Description Elad 2013-06-16 09:44:34 UTC
Created attachment 761802 [details]
logs

Description of problem:
i've encountered this scenario:
maintenance to spm reported as successful even though the host has never got the request of spmStop.

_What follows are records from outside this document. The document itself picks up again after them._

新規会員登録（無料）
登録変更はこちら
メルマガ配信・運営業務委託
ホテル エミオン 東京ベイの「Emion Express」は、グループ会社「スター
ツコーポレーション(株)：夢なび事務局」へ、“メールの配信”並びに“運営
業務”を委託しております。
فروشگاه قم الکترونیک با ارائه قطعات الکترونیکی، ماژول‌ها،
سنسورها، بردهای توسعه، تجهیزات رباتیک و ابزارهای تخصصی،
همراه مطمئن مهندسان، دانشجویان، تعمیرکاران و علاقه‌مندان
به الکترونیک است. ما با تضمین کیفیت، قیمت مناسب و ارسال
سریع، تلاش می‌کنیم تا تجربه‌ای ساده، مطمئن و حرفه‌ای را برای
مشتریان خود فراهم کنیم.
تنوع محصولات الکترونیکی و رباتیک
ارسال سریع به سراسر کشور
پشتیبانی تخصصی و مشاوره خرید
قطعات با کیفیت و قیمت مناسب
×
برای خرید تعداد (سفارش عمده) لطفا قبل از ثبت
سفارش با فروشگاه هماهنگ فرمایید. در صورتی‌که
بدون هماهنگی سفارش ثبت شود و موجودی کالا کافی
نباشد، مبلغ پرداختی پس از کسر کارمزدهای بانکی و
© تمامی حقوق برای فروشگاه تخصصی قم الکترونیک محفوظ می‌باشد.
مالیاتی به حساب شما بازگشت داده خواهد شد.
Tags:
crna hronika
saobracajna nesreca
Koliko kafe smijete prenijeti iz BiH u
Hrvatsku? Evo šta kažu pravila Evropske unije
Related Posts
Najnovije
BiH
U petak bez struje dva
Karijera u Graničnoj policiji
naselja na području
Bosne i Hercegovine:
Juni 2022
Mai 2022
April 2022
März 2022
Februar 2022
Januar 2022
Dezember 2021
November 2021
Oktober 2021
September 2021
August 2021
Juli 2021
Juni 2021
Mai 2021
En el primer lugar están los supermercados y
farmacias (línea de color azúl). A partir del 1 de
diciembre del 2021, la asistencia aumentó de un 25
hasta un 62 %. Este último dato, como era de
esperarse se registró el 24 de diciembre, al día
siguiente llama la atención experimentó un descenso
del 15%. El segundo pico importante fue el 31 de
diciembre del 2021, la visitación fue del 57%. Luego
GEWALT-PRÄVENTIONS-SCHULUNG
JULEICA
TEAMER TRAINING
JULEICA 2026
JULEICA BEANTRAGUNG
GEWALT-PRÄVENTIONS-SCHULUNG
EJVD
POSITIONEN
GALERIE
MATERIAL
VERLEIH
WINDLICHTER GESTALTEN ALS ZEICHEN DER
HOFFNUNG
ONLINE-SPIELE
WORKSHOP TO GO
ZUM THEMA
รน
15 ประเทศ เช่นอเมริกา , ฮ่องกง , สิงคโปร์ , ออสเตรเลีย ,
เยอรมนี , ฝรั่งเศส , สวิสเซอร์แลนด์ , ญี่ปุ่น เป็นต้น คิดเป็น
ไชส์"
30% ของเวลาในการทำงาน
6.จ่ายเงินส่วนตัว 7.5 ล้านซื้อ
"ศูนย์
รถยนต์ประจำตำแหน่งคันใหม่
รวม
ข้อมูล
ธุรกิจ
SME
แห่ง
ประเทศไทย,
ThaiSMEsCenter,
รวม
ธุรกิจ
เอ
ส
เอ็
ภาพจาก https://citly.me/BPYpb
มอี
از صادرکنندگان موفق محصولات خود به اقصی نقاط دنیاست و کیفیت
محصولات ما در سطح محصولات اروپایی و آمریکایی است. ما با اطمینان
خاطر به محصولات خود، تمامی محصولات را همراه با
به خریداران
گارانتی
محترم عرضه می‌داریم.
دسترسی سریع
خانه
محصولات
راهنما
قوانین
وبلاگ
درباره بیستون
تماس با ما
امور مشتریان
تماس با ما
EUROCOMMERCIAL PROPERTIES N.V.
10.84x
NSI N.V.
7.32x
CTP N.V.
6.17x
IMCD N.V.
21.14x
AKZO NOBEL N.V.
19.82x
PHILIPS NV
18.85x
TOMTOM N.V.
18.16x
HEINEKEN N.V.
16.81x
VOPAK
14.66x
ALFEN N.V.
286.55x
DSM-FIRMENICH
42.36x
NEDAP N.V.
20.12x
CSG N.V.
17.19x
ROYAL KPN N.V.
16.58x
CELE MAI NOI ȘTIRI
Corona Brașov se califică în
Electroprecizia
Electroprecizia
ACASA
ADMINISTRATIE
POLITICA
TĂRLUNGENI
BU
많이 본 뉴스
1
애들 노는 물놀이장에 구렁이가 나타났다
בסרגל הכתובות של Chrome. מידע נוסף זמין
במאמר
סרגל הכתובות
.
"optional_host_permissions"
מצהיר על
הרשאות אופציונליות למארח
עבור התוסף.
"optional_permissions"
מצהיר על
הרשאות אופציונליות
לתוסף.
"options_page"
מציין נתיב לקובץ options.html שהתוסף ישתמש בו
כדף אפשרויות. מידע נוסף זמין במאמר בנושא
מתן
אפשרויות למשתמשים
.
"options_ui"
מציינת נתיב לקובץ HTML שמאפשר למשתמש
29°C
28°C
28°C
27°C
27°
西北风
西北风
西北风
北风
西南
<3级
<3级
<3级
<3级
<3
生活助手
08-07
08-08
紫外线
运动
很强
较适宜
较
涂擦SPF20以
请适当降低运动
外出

 2013-06-13 18:53:08,287 INFO  [org.ovirt.engine.core.bll.MaintenanceNumberOfVdssCommand] (pool-8-thread-49) [34f15822] Running command: MaintenanceNumberOfVdssCommand internal: false. Entities affected :  ID: 3eeb
f545-8974-4d1b-9710-dacd2f0b642e Type: VDS
2013-06-13 18:53:08,290 INFO  [org.ovirt.engine.core.vdsbroker.SetVdsStatusVDSCommand] (pool-8-thread-49) [34f15822] START, SetVdsStatusVDSCommand(HostName = nott-vds1, HostId = 3eebf545-8974-4d1b-9710-dacd2f0b642
e, status=PreparingForMaintenance, nonOperationalReason=NONE), log id: 1e23f4f4
2013-06-13 18:53:08,295 INFO  [org.ovirt.engine.core.vdsbroker.SetVdsStatusVDSCommand] (pool-8-thread-49) [34f15822] VDS nott-vds1 is spm and moved from up calling ResetIrs.
2013-06-13 18:53:08,297 INFO  [org.ovirt.engine.core.vdsbroker.irsbroker.ResetIrsVDSCommand] (pool-8-thread-49) [34f15822] START, ResetIrsVDSCommand( storagePoolId = 4625ab3e-39de-4cdf-846b-b94c8f584444, ignoreFai
loverLimit = false, compatabilityVersion = null, vdsId = 3eebf545-8974-4d1b-9710-dacd2f0b642e, ignoreStopFailed = false), log id: 291d8a98
2013-06-13 18:53:08,300 INFO  [org.ovirt.engine.core.vdsbroker.vdsbroker.SpmStopVDSCommand] (pool-8-thread-49) [34f15822] START, SpmStopVDSCommand(HostName = nott-vds1, HostId = 3eebf545-8974-4d1b-9710-dacd2f0b642e, storagePoolId = 4625ab3e-39de-4cdf-846b-b94c8f584444), log id: 21ab676b
2013-06-13 18:53:08,313 INFO  [org.ovirt.engine.core.vdsbroker.vdsbroker.SpmStopVDSCommand] (pool-8-thread-49) [34f15822] FINISH, SpmStopVDSCommand, log id: 21ab676b
2013-06-13 18:53:08,314 INFO  [org.ovirt.engine.core.vdsbroker.irsbroker.ResetIrsVDSCommand] (pool-8-thread-49) [34f15822] FINISH, ResetIrsVDSCommand, log id: 291d8a98



Version-Release number of selected component (if applicable):


How reproducible:


Steps to Reproduce: on block pool with 2 hosts:
1. have 1 host in maintenace and one spm
2. have running asynchronous tasks on spm
3. activate to the maintenanced host and right after maintenance to the spm


Actual results:
host will become maintenance and remain spm

Expected results:
engine should fail spmStop if host does not receive the request.

Additional info:logs

Comment 1 Elad 2013-06-16 09:48:41 UTC
Version-Release number of selected component (if applicable):
vdsm-4.10.2-22.0.el6ev.x86_64 (vdsm)
commit ef7833f8c6631c519d69f16d83a2081dfe54a4ce (engine)


How reproducible:
happened to me once

Comment 2 Liron Aravot 2013-10-07 08:42:13 UTC
Elad, the engine/vdsm logs aren't syncted on times. please attach synced logs. thanks.

Comment 3 Elad 2013-10-22 12:52:53 UTC
Closing for now, does not reproduce on downstream.